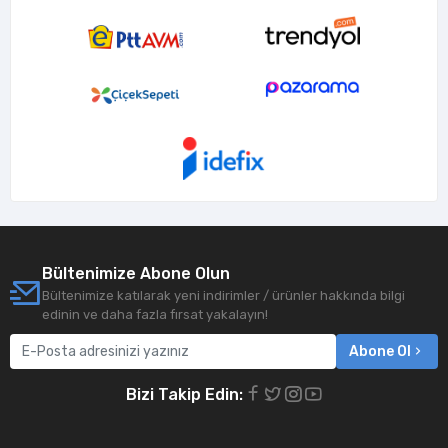
Bültenimize Abone Olun
Bültenimize katılarak yeni indirimler / ürünler hakkında bilgi
edinin ve daha fazla fırsat yakalayın!
Abone Ol
Bizi Takip Edin:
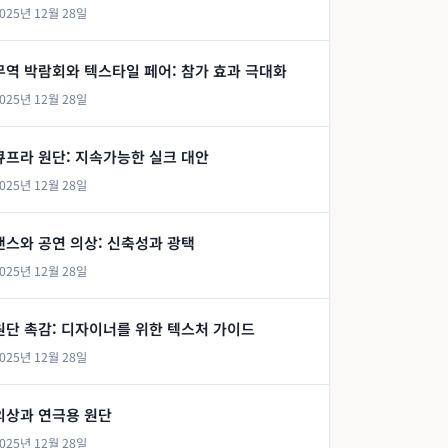
025년 12월 28일
무역 박람회와 텍스타일 페어: 참가 효과 극대화
025년 12월 28일
큐프라 원단: 지속가능한 실크 대안
025년 12월 28일
댄스와 공연 의상: 신축성과 광택
025년 12월 28일
원단 촉감: 디자이너를 위한 텍스처 가이드
025년 12월 28일
의상과 연극용 원단
025년 12월 28일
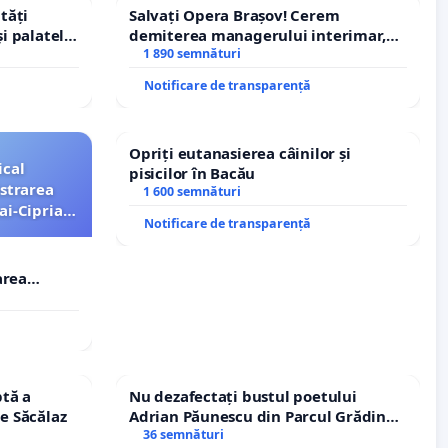
tăți
Salvați Opera Brașov! Cerem
și palatele
demiterea managerului interimar,
Petrean Lucian-Marius!
1 890 semnături
Notificare de transparență
Opriți eutanasierea câinilor și
ical
pisicilor în Bacău
strarea
1 600 semnături
ai-Ciprian
Notificare de transparență
area
i-Ciprian
tă a
Nu dezafectați bustul poetului
le Săcălaz
Adrian Păunescu din Parcul Grădina
Icoanei! Stop cenzurii culturale!
36 semnături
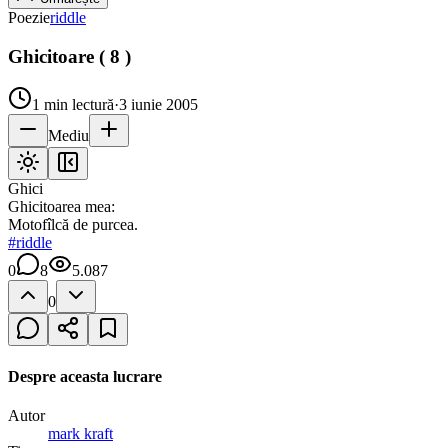
Poezie
riddle
Ghicitoare ( 8 )
1
min lectură
·
3 iunie 2005
Mediu
Ghici
Ghicitoarea mea:
Motofîlcă de purcea.
#
riddle
0
8
5.087
0
Despre aceasta lucrare
Autor
mark kraft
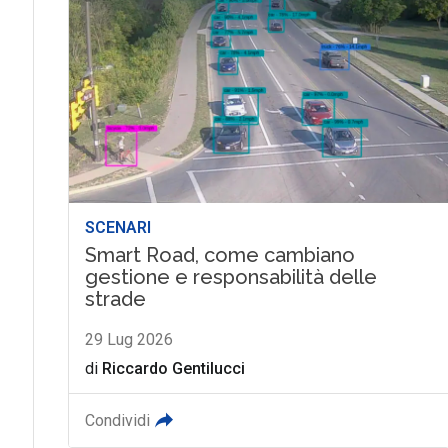
SCENARI
Smart Road, come cambiano
gestione e responsabilità delle
strade
29 Lug 2026
di
Riccardo Gentilucci
Condividi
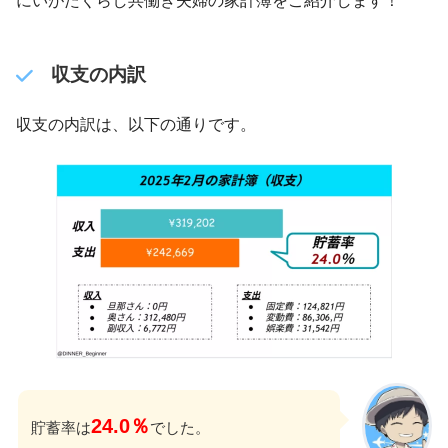
にいがたくらし共働き夫婦の家計簿をご紹介します！
収支の内訳
収支の内訳は、以下の通りです。
24.0％
貯蓄率は
でした。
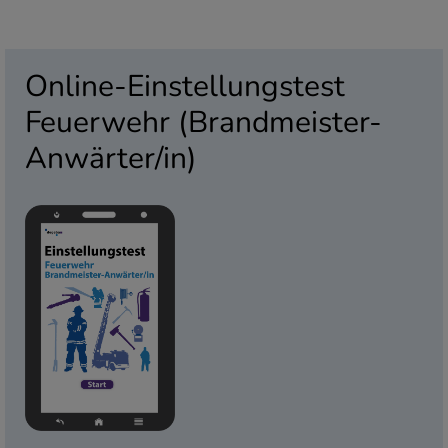
Online-Einstellungstest
Feuerwehr (Brandmeister-
Anwärter/in)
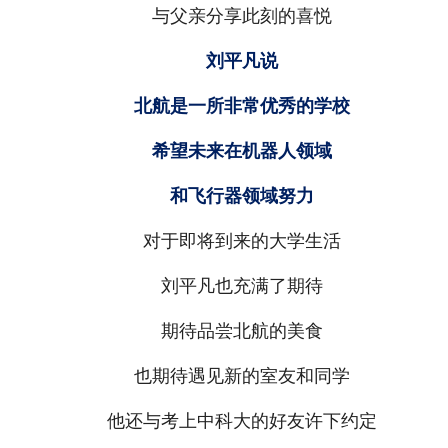
与父亲分享此刻的喜悦
刘平凡说
北航是一所非常优秀的学校
希望未来在机器人领域
和飞行器领域努力
对于即将到来的大学生活
刘平凡也充满了期待
期待品尝北航的美食
也期待遇见新的室友和同学
他还与考上中科大的好友许下约定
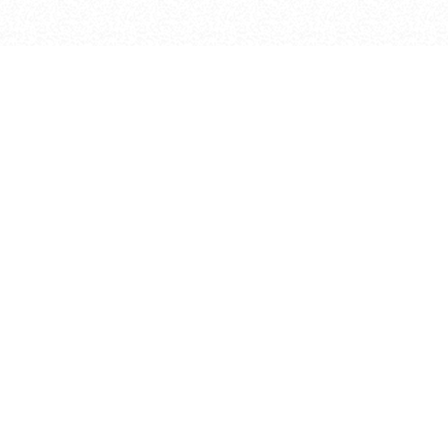
Мы находимся
670017, Республика Бурятия, г. Улан-Удэ,
ул. Куйбышева, 29
Посмотреть на карте
+7 (3012) 21-29-09 ,21-44-88
nmrb@govrb.ru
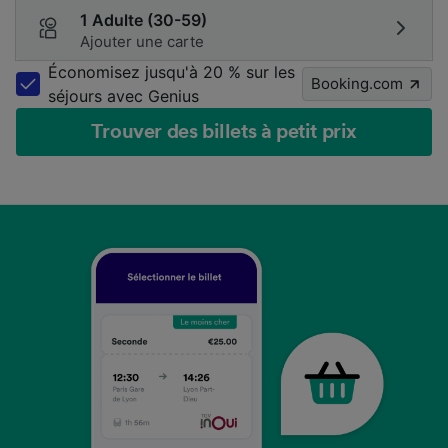
1 Adulte (30-59)
Ajouter une carte
Économisez jusqu'à 20 % sur les
Booking.com
séjours avec Genius
Trouver des billets à petit prix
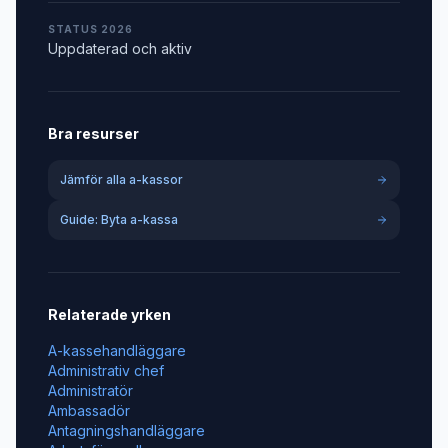
STATUS 2026
Uppdaterad och aktiv
Bra resurser
Jämför alla a-kassor
Guide: Byta a-kassa
Relaterade yrken
A-kassehandläggare
Administrativ chef
Administratör
Ambassadör
Antagningshandläggare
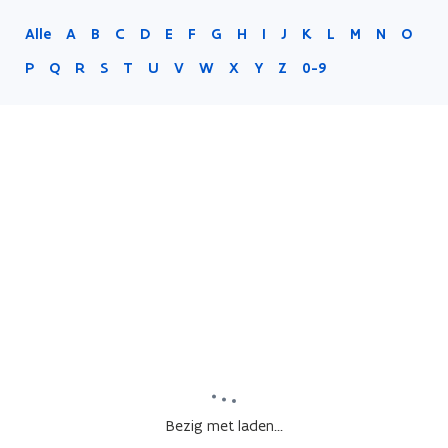
Alle
A
B
C
D
E
F
G
H
I
J
K
L
M
N
O
P
Q
R
S
T
U
V
W
X
Y
Z
0-9
Bezig met laden...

......

*Assignment*: Copy out the data above to the letter, and keep every picture out of it.

*Response to the task*:
Bültenimize Abone Olun
Bültenimize katılarak yeni indirimler / ürünler hakkında bilgi
edinin ve daha fazla fırsat yakalayın!
Abone Ol
Bizi Takip Edin:
025년 12월 28일
무역 박람회와 텍스타일 페어: 참가 효과 극대화
025년 12월 28일
큐프라 원단: 지속가능한 실크 대안
025년 12월 28일
댄스와 공연 의상: 신축성과 광택
025년 12월 28일
원단 촉감: 디자이너를 위한 텍스처 가이드
025년 12월 28일
의상과 연극용 원단
025년 12월 28일
tăți
Salvați Opera Brașov! Cerem
și palatele
demiterea managerului interimar,
Petrean Lucian-Marius!
1 890 semnături
Notificare de transparență
Opriți eutanasierea câinilor și
ical
pisicilor în Bacău
strarea
1 600 semnături
ai-Ciprian
Notificare de transparență
area
i-Ciprian
tă a
Nu dezafectați bustul poetului
le Săcălaz
Adrian Păunescu din Parcul Grădina
Icoanei! Stop cenzurii culturale!
36 semnături
Poezie
riddle
Ghicitoare ( 8 )
1
min lectură
·
3 iunie 2005
Mediu
Ghici
Ghicitoarea mea:
Motofîlcă de purcea.
#
riddle
0
8
5.087
0
Despre aceasta lucrare
Autor
mark kraft
SCENARI
Smart Road, come cambiano
gestione e responsabilità delle
strade
29 Lug 2026
di
Riccardo Gentilucci
Condividi
にいがたくらし共働き夫婦の家計簿をご紹介します！
収支の内訳
収支の内訳は、以下の通りです。
24.0％
貯蓄率は
でした。
Online-Einstellungstest
Feuerwehr (Brandmeister-
Anwärter/in)
与父亲分享此刻的喜悦
刘平凡说
北航是一所非常优秀的学校
希望未来在机器人领域
和飞行器领域努力
对于即将到来的大学生活
刘平凡也充满了期待
期待品尝北航的美食
也期待遇见新的室友和同学
他还与考上中科大的好友许下约定
Мы находимся
670017, Республика Бурятия, г. Улан-Удэ,
ул. Куйбышева, 29
Посмотреть на карте
+7 (3012) 21-29-09 ,21-44-88
nmrb@govrb.ru
1 Adulte (30-59)
Ajouter une carte
Économisez jusqu'à 20 % sur les
Booking.com
séjours avec Genius
Trouver des billets à petit prix
STATUS 2026
Uppdaterad och aktiv
Bra resurser
Jämför alla a-kassor
Guide: Byta a-kassa
Relaterade yrken
A-kassehandläggare
Administrativ chef
Administratör
Ambassadör
Antagningshandläggare
Alle
A
B
C
D
E
F
G
H
I
J
K
L
M
N
O
P
Q
R
S
T
U
V
W
X
Y
Z
0-9
Bezig met laden...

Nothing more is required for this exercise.